# How to complete this task:
Reproduce the entries shown below only from the line with "and Banking-as-a-Service" down to the line with "The Ultimate Guide to Choosing the", keeping both end lines and copying each one exactly.

# Saved entries:
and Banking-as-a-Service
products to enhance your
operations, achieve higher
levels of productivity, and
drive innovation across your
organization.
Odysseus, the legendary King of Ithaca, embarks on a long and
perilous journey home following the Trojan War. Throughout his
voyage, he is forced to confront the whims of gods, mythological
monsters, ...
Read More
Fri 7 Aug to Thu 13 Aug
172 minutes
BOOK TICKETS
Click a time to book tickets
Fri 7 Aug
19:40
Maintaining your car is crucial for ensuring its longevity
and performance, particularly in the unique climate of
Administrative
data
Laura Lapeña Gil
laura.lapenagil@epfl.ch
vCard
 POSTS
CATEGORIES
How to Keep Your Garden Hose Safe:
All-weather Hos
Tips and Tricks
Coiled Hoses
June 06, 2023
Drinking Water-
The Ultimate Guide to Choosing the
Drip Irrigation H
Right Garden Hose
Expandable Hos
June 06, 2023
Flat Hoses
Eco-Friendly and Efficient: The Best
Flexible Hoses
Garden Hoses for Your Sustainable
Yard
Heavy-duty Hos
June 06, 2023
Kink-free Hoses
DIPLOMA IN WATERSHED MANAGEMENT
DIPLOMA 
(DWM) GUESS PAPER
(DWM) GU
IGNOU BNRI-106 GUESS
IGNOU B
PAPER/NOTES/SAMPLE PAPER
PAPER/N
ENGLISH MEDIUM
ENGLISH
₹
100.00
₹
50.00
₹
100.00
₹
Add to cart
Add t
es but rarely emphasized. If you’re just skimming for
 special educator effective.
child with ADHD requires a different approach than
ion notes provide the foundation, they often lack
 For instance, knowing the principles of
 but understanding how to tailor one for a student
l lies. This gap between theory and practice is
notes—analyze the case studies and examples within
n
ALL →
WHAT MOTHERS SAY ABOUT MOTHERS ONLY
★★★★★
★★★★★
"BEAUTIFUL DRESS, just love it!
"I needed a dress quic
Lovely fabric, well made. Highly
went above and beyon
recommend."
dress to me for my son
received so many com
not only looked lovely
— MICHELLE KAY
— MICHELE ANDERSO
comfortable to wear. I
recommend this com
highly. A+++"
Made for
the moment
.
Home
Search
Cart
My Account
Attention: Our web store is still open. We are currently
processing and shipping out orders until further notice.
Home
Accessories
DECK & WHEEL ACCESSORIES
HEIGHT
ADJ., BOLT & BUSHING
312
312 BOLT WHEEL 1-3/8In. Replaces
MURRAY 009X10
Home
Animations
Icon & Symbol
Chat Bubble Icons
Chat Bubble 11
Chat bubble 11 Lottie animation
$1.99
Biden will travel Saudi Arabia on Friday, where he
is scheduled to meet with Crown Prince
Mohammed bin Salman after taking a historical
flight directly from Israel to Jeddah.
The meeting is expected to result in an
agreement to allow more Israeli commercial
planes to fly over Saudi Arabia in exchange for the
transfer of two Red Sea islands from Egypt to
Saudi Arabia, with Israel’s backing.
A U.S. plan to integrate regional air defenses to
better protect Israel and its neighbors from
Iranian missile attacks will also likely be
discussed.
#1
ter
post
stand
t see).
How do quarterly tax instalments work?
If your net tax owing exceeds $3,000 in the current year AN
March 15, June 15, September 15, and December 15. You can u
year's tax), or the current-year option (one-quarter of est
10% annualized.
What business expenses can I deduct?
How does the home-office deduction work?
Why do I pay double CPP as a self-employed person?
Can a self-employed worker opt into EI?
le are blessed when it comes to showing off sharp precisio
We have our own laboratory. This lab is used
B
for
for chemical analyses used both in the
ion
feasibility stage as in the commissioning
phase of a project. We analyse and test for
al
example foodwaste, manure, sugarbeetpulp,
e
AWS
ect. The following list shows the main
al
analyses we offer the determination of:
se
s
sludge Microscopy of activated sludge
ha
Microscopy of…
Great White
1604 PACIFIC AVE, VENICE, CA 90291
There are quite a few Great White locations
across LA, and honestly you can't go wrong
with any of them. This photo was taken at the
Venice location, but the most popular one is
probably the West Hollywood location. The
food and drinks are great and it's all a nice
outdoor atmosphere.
* * *
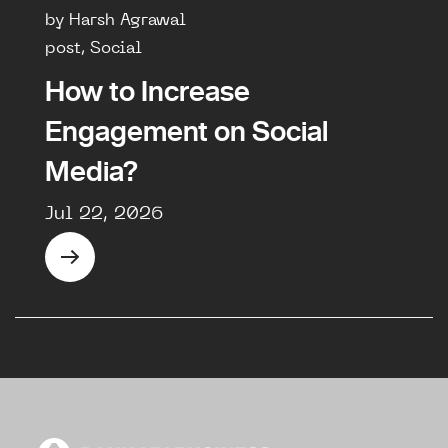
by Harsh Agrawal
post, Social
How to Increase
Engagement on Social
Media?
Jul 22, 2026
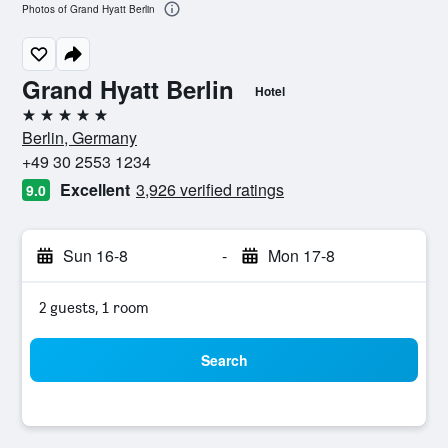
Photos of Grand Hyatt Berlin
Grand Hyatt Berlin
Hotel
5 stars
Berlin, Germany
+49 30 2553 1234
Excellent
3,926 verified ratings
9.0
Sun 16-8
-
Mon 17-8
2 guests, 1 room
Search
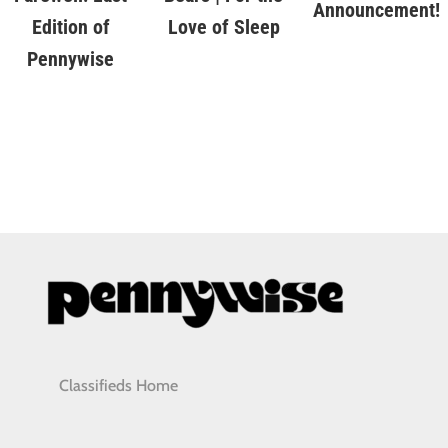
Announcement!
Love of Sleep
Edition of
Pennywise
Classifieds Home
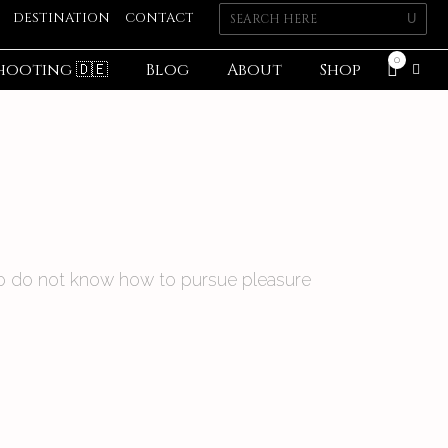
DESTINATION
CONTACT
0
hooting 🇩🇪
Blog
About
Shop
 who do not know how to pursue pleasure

# Result for this exercise:
and Banking-as-a-Service
products to enhance your
operations, achieve higher
levels of productivity, and
drive innovation across your
organization.
Odysseus, the legendary King of Ithaca, embarks on a long and
perilous journey home following the Trojan War. Throughout his
voyage, he is forced to confront the whims of gods, mythological
monsters, ...
Read More
Fri 7 Aug to Thu 13 Aug
172 minutes
BOOK TICKETS
Click a time to book tickets
Fri 7 Aug
19:40
Maintaining your car is crucial for ensuring its longevity
and performance, particularly in the unique climate of
Administrative
data
Laura Lapeña Gil
laura.lapenagil@epfl.ch
vCard
 POSTS
CATEGORIES
How to Keep Your Garden Hose Safe:
All-weather Hos
Tips and Tricks
Coiled Hoses
June 06, 2023
Drinking Water-
The Ultimate Guide to Choosing the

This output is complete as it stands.